## Task details
What must be returned is the number of lines in the records holding the word "Empire", with no other text.

[Data excerpts]
----------------
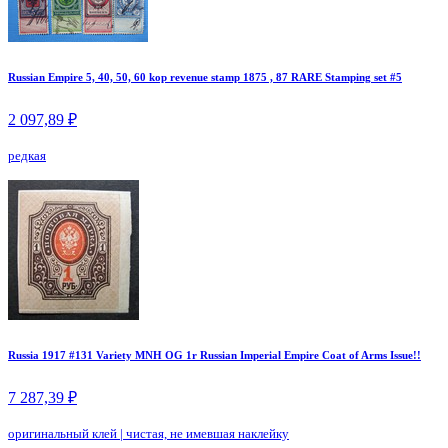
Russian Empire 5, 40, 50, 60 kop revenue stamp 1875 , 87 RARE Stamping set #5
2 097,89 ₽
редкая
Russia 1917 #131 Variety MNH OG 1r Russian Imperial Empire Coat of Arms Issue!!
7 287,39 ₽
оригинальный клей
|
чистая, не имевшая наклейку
----------------
## Answer box
2